About 6.4 million people are receiving subsidies in more than 30 states where the marketplace is run by the federal government. In a piece published Thursday, the New York Times asked one simple—but critical—question: "Have the subsidies succeeded?"

"By many measures, the answer is yes," wrote Times journalists Margot Sanger-Katz and Robert Pear. "More than seven million people are enrolled in the federal health insurance marketplaces, and a majority of them—87 percent—receive subsidies in the form of tax credits to help pay their premiums, the government says. Without subsidies, many would be unable to buy insurance."

They continued: "The subsidies also appear to have drawn substantial numbers of younger, healthier Americans into the new insurance markets, stabilizing premiums, even for people who pay the full cost themselves."

Of course, they add, "The effectiveness of the subsidies is separate from the question of whether they are legal."

Speculating on the potential impact of a ruling for the plaintiffs—against the ACA subsidies—Sanger-Katz and Pear wrote:

The effects would be felt around the country, but disproportionately in the South. More than three million people are receiving subsidies in four states that use the federal exchange: Florida, Georgia, North Carolina and Texas. In Florida alone, 1.3 million people — more than 8 percent of the population under 65 — receive subsidies to buy insurance.

However, some have maintained all along that King v. Burwell merely underscored the need for a single-payer system.

"Because of the ACA’s administrative complexity and flaws—largely reflecting its accommodation to the private health insurance industry and other corporate, profit-oriented interests in U.S. health care—it is particularly vulnerable to the kind of legal challenge we saw today," said Physicians for a National Health Program president Robert Zarr.

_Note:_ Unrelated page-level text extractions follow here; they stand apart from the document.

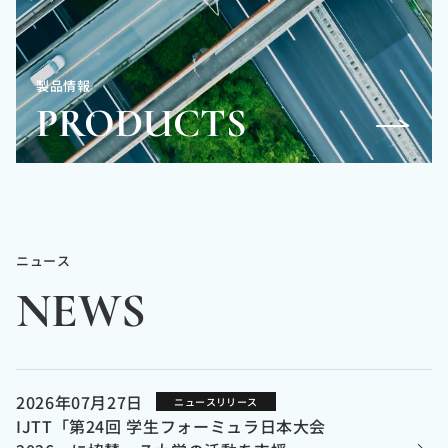
製品情報
PRODUCTS
ニュース
NEWS
2026年07月27日
ニュースリリース
IJTT「第24回 学生フォーミュラ日本大会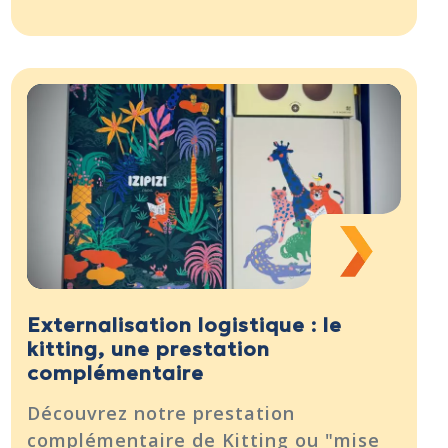
Externalisation logistique : le
kitting, une prestation
complémentaire
Découvrez notre prestation
complémentaire de Kitting ou "mise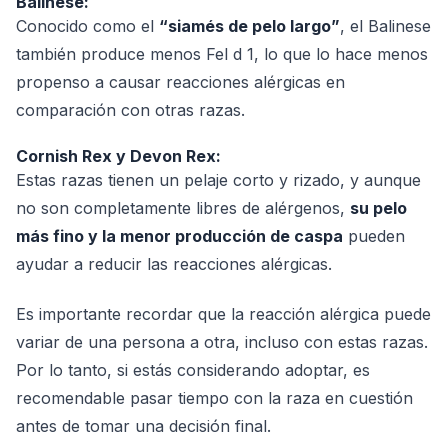
Balinese:
Conocido como el
“siamés de pelo largo”
, el Balinese
también produce menos Fel d 1, lo que lo hace menos
propenso a causar reacciones alérgicas en
comparación con otras razas.
Cornish Rex y Devon Rex:
Estas razas tienen un pelaje corto y rizado, y aunque
no son completamente libres de alérgenos,
su pelo
más fino y la menor producción de caspa
pueden
ayudar a reducir las reacciones alérgicas.
Es importante recordar que la reacción alérgica puede
variar de una persona a otra, incluso con estas razas.
Por lo tanto, si estás considerando adoptar, es
recomendable pasar tiempo con la raza en cuestión
antes de tomar una decisión final.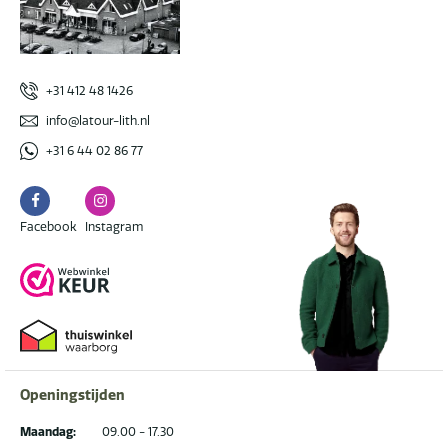
+31 412 48 1426
info@latour-lith.nl
+31 6 44 02 86 77
Facebook
Instagram
Facebook
Instagram
Openingstijden
Maandag:
09.00 - 17.30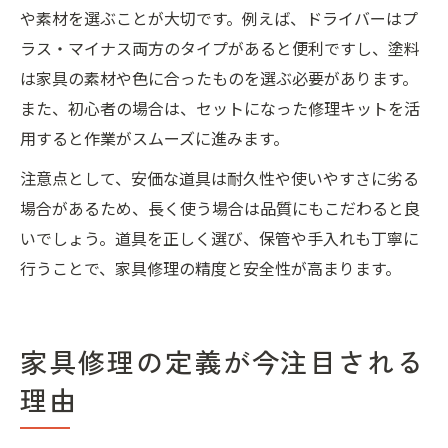
や素材を選ぶことが大切です。例えば、ドライバーはプ
ラス・マイナス両方のタイプがあると便利ですし、塗料
は家具の素材や色に合ったものを選ぶ必要があります。
また、初心者の場合は、セットになった修理キットを活
用すると作業がスムーズに進みます。
注意点として、安価な道具は耐久性や使いやすさに劣る
場合があるため、長く使う場合は品質にもこだわると良
いでしょう。道具を正しく選び、保管や手入れも丁寧に
行うことで、家具修理の精度と安全性が高まります。
家具修理の定義が今注目される
理由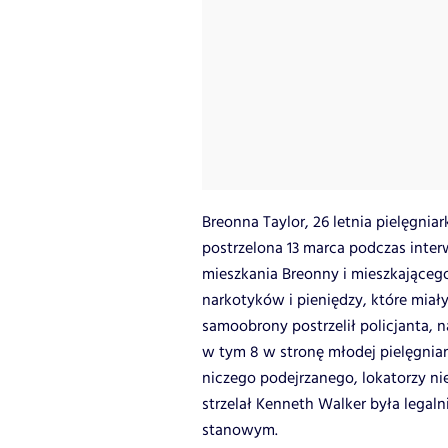
Breonna Taylor, 26 letnia pielęgniar
postrzelona 13 marca podczas interw
mieszkania Breonny i mieszkająceg
narkotyków i pieniędzy, które miał
samoobrony postrzelił policjanta, 
w tym 8 w stronę młodej pielęgniark
niczego podejrzanego, lokatorzy nie 
strzelał Kenneth Walker była legal
stanowym.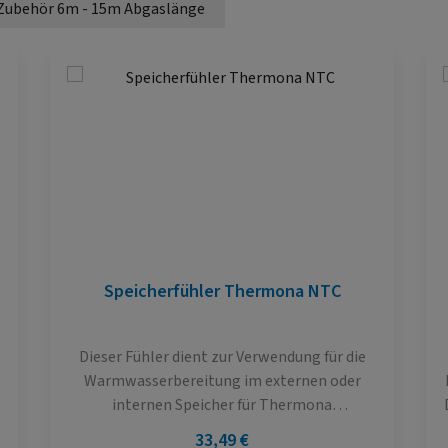
Zubehör 6m - 15m Abgaslänge
Speicherfühler Thermona NTC
Dieser Fühler dient zur Verwendung für die
Warmwasserbereitung im externen oder
internen Speicher für Thermona
Gasbrennwertthermen (Optimum und
Regulärer Preis:
33,49 €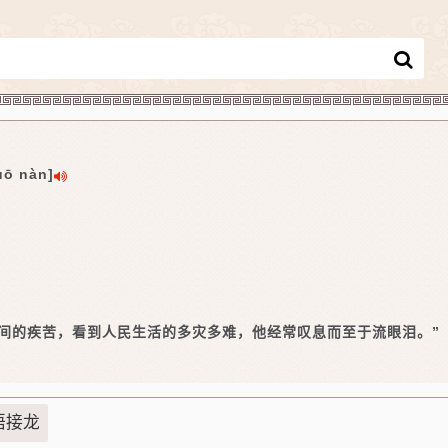
uō nàn]
。
间的疾苦，看到人民生活的多灾多难，他经常叹息而至于流眼泪。”
语接龙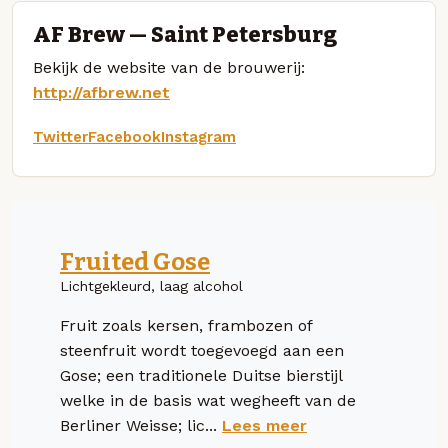
AF Brew — Saint Petersburg
Bekijk de website van de brouwerij:
http://afbrew.net
Twitter
Facebook
Instagram
Fruited Gose
Lichtgekleurd, laag alcohol
Fruit zoals kersen, frambozen of
steenfruit wordt toegevoegd aan een
Gose; een traditionele Duitse bierstijl
welke in de basis wat wegheeft van de
Berliner Weisse; lic...
Lees meer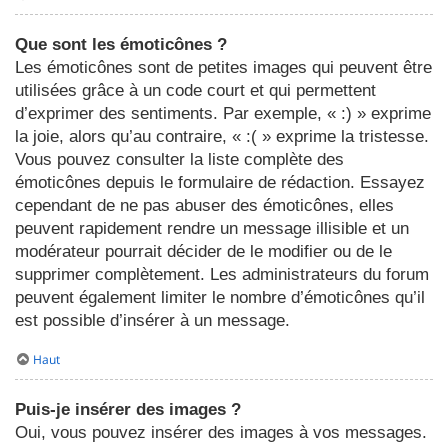
Que sont les émoticônes ?
Les émoticônes sont de petites images qui peuvent être
utilisées grâce à un code court et qui permettent
d’exprimer des sentiments. Par exemple, « :) » exprime
la joie, alors qu’au contraire, « :( » exprime la tristesse.
Vous pouvez consulter la liste complète des
émoticônes depuis le formulaire de rédaction. Essayez
cependant de ne pas abuser des émoticônes, elles
peuvent rapidement rendre un message illisible et un
modérateur pourrait décider de le modifier ou de le
supprimer complètement. Les administrateurs du forum
peuvent également limiter le nombre d’émoticônes qu’il
est possible d’insérer à un message.
Haut
Puis-je insérer des images ?
Oui, vous pouvez insérer des images à vos messages.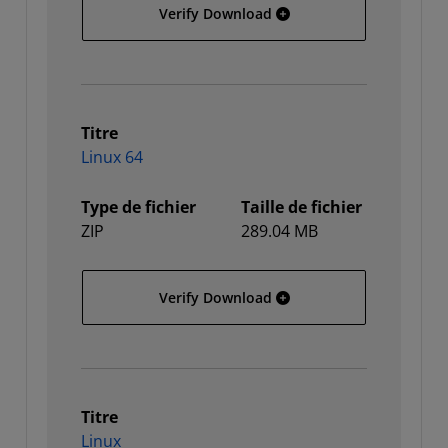
Solaris
Verify Download
Titre
Linux 64
Type de fichier
Taille de fichier
ZIP
289.04 MB
Linux 64
Verify Download
Titre
Linux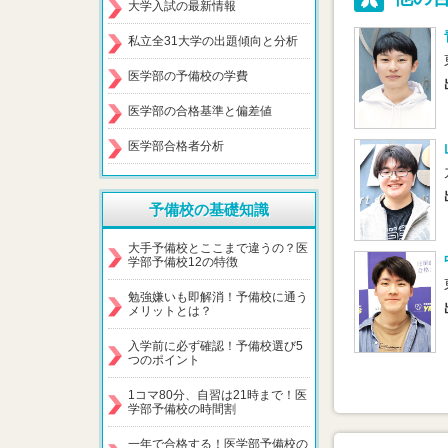
大学入試の最新情報
私立全31大学の出題傾向と分析
医学部の予備校の学費
医学部の合格基準と偏差値
医学部合格者分析
予備校の基礎知識
大手予備校とここまで違うの？医
学部予備校12の特徴
勉強嫌いも即解消！予備校に通う
メリットとは？
入学前に必ず確認！予備校選び5
つのポイント
1コマ80分、自習は21時まで！医
学部予備校の時間割
一年で合格する！医学部予備校の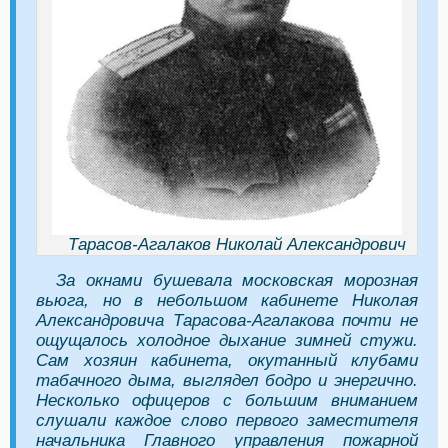
Тарасов-Агалаков Николай Александрович
За окнами бушевала московская морозная
вьюга, но в небольшом кабинете Николая
Александровича Тарасова-Агалакова почти не
ощущалось холодное дыхание зимней стужи.
Сам хозяин кабинета, окутанный клубами
табачного дыма, выглядел бодро и энергично.
Несколько офицеров с большим вниманием
слушали каждое слово первого заместителя
начальника Главного управления пожарной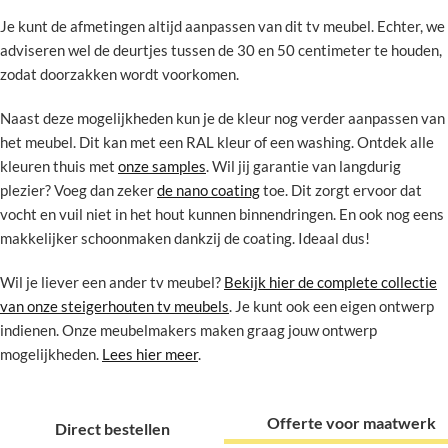
Je kunt de afmetingen altijd aanpassen van dit tv meubel. Echter, we
adviseren wel de deurtjes tussen de 30 en 50 centimeter te houden,
zodat doorzakken wordt voorkomen.
Naast deze mogelijkheden kun je de kleur nog verder aanpassen van
het meubel. Dit kan met een RAL kleur of een washing. Ontdek alle
kleuren thuis met
onze samples
. Wil jij garantie van langdurig
plezier? Voeg dan zeker
de nano coating
toe. Dit zorgt ervoor dat
vocht en vuil niet in het hout kunnen binnendringen. En ook nog eens
makkelijker schoonmaken dankzij de coating. Ideaal dus!
Wil je liever een ander tv meubel?
Bekijk hier de complete collectie
van onze steigerhouten tv meubels
. Je kunt ook een eigen ontwerp
indienen. Onze meubelmakers maken graag jouw ontwerp
mogelijkheden.
Lees hier meer
.
Offerte voor maatwerk
Direct bestellen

"In contrast," he continued, "a single-payer system—an improved Medicare for All—would achieve truly universal care, affordability, and effective cost control. It would put the interests of our patients—and our nation’s health—first."

And while he praised the Supreme Court ruling for not throwing millions off health insurance, Sen. Bernie Sanders (I-Vt.) added: "What the United States should do is join every other major nation and recognize that health care is a right of citizenship. A Medicare-for-all, single-payer system would provide better care at less cost for more Americans.”